Understanding kinematics begins with learning basic concepts in motion. Let us discuss on linear displacement and angular displacement.

**Linear displacement is the distance between the initial and final positions of motion of a body moving in a straight line. Angular displacement which occurs in curvilinear motion is the difference between the initial and final positions of the object, measured in angles. **

To understand concepts better, we shall explore more about linear displacement, angular displacement, linear motion and angular motion ahead in this article.

**What is linear displacement?**

Robots and machine tools involve motion in a linear fashion. Let us see what linear displacement all about is.

**Linear displacement is the displacement of an object during its motion in a straight line. Its magnitude is given by the distance (in units of length) between the object’s initial and final positions, while direction is denoted by either positive or negative sign as it involves only two directions.**

**What is angular displacement?**

It is not necessary that an object always follows a linear path. Let us discuss about angular displacement when the object is in curvilinear motion.

**Angular displacement is the measure of the angle (in degrees or radians) subtended when an object moves from one location to another along a circular path. Being a vector quantity, direction of angular displacement is determined by the right hand thumb rule.**

To be more precise, if the initial position of a particle is at an angle θ_{1} and the final position is at another θ_{2} with respect to a reference line, then angular displacement is given by the difference between the two angles, θ = θ_{2} – θ_{1}.

**How is linear displacement related to angular displacement?**

Angular displacement can be regarded as an angular analogy to linear displacement. Here, we shall look upon the relationship between the two quantities.

**Angular displacement is directly proportional to linear displacement.****The formula explaining the relation is θ = s/r. Here, θ is the angular displacement in radians or degrees (2π radians is equal to 360 degrees),****r is radius in units of length,****s is the linear distance or displacement in units of length**.

**Difference between angular and linear motion**

Well, a car moving on a straight road and a ball tied to a string whirling around portray different motions. Let us differentiate between linear and angular motion.
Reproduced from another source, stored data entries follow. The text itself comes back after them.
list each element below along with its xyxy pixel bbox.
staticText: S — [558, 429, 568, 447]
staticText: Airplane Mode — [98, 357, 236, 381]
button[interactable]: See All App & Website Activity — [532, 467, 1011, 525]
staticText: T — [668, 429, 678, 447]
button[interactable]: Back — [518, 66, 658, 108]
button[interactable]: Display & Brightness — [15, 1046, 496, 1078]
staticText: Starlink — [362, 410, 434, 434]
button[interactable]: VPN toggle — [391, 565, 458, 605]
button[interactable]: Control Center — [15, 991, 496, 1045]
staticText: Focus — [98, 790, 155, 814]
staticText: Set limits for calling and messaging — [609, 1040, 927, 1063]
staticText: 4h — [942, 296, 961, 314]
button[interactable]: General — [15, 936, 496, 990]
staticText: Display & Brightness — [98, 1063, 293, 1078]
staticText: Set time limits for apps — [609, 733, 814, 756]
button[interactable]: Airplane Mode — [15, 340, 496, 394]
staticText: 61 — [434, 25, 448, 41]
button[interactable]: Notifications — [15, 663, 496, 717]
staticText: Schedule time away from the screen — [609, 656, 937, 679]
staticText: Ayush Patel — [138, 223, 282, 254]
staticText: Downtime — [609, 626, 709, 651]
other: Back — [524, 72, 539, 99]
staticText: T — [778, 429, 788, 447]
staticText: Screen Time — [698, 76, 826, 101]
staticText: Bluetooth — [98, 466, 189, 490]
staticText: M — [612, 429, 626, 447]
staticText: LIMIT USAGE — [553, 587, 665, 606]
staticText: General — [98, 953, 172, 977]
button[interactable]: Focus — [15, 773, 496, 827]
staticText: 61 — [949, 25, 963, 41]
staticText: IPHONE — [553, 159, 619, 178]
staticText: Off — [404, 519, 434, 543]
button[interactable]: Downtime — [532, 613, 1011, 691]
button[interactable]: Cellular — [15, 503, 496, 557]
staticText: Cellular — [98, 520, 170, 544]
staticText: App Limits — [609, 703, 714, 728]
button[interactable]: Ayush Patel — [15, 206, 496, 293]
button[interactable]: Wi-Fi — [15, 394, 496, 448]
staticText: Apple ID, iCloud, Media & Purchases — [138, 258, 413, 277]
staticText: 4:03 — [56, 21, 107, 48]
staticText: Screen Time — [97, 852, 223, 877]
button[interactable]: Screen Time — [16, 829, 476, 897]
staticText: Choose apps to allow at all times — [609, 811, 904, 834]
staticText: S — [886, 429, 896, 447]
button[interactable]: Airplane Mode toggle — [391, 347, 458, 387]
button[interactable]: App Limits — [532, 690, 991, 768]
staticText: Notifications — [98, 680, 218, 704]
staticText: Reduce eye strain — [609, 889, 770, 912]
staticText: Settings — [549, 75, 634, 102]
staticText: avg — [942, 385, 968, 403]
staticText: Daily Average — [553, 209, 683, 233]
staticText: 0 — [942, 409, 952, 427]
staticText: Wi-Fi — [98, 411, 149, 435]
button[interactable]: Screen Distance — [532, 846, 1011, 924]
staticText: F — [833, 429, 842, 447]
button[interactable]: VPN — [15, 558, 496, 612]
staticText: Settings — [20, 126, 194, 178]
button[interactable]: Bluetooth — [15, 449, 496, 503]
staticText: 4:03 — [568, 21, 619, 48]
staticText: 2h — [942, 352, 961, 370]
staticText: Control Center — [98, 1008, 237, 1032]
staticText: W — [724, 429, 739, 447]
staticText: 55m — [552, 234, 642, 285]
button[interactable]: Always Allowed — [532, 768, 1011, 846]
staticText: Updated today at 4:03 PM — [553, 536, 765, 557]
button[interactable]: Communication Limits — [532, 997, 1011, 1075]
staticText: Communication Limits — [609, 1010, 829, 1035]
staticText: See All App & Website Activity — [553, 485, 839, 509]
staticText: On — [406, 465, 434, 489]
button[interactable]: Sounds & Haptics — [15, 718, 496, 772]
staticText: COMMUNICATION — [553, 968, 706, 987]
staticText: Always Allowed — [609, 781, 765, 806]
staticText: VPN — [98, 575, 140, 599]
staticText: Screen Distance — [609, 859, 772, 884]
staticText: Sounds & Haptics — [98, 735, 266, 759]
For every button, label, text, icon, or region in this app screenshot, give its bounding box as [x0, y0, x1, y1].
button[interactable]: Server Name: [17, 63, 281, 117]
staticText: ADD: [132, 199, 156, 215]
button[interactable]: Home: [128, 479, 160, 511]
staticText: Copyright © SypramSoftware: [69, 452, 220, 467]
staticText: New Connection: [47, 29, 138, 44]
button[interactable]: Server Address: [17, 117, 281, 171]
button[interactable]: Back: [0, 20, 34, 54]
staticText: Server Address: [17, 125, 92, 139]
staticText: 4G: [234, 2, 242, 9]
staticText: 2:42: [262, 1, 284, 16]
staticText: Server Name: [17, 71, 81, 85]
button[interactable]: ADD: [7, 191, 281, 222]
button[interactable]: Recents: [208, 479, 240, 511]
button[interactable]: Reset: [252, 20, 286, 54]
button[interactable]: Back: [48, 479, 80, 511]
S. No | Linear Motion | Angular Motion |
---|---|---|

1 | Motion of an object along a straight line | Motion of a body traversing along a circular path about a fixed axis |

2 | Displacement in linear motion is measured in m, km or other units of length | Displacement in angular motion is measured in degrees or radians. |

**Difference between angular and linear motion**

Motion of a cyclist along a straight road, motion of a boy running on a linear track are examples for linear motion. Motion of the fan blades, motion of children in merry-go-round are examples of angular motion. Parameters such as displacement, velocity in linear motion are termed angular displacement, angular velocity in angular motion.

**Difference between linear displacement and angular displacement**

Displacement is a vector that is quantified by both magnitude and direction. Let us figure out how the term differs in linear motion and angular motion.

S.No | Linear Displacement | Angular Displacement |
---|---|---|

1 | The shortest distance between initial and final points in linear motion gives linear displacement | The angular difference between the two end points in angular motion gives angular displacement |

2 | Measured in units of length | Measured in units of angle |

**Difference between linear displacement and angular displacement**

The direction of displacement in both motions are determined in a different manner. It is either up or down/side-to-side in linear displacement, hence positive or negative. In angular displacement, right hand thumb rule gives the direction. If the motion is anticlockwise, thumb points upwards and hence positive; otherwise vice versa.

**Can linear displacement and angular displacement be same?**

Linear displacement and angular displacement are two physical quantities that we come across in kinematics. Let us examine if both the quantities can be the same.

**Linear displacement and angular displacement cannot be the same, although it is misinterpreted as displacement. In physics, only those quantities with similar dimensions can be considered equivalent. Linear displacement has the dimensions of length while angular displacement has no dimensions.**

**Linear Displacement And Angular Displacement: Numerical**

**The wheel of a two-wheeler (bicycle) has a diameter of 30 cm. It rotates about 10 radians. Find the linear displacement of a point on the wheel edge.**

**Solution:**

Given, the diameter of a bicycle wheel = 30 cm

Therefore, radius of wheel = 30/2 cm = 15 cm

Angular displacement of the wheel = 10 radians

We have to determine linear displacement. The formula relating angular and linear displacement is

θ = s/r

10 = s/15

s = 10 × 15 cm

s = 150 cm

**Hence, linear displacement of a point on the edge of the bicycle wheel is 150 cm.**

**Summary**

Overall, a basic idea of linear displacement and angular displacement has been described with special emphasis given to linear and angular motions. In addition, the solved numerical demonstrates the use of formulas relating angular and linear displacement.